## INSTRUCTIONS TO FOLLOW
Only lines that contain the word "creches" are to be returned from the data below.

-- MATERIAL FOR THIS EXERCISE follows --

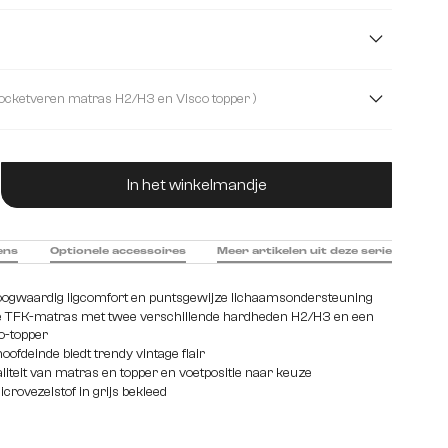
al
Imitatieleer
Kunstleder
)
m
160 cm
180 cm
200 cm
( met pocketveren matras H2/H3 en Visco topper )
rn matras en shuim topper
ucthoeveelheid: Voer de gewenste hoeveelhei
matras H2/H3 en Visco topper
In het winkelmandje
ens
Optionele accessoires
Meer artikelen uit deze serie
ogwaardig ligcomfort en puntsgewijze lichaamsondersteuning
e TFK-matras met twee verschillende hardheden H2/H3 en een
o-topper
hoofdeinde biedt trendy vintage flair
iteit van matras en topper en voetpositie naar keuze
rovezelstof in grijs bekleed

-- MATERIAL FOR THIS EXERCISE concluded --
-- MATERIAL FOR THIS EXERCISE follows --

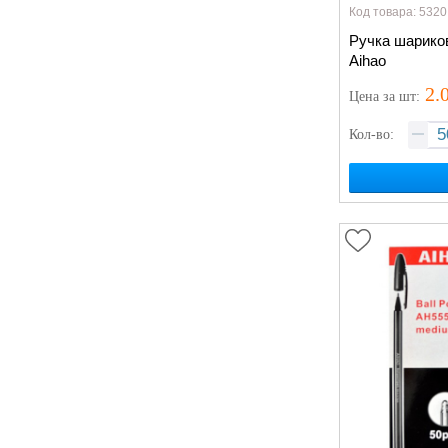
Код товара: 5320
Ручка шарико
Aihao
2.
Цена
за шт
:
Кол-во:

-- MATERIAL FOR THIS EXERCISE concluded --
-- MATERIAL FOR THIS EXERCISE follows --

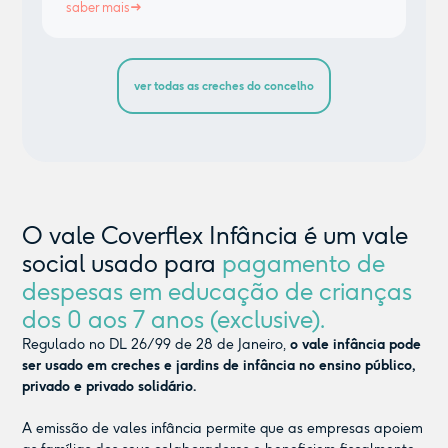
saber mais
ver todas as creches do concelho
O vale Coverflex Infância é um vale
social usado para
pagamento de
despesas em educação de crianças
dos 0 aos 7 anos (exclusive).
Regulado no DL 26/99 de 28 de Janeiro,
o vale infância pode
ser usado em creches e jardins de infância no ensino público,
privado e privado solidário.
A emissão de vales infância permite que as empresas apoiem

-- MATERIAL FOR THIS EXERCISE concluded --

## WRITTEN REPLY
ver todas as creches do concelho
ser usado em creches e jardins de infância no ensino público,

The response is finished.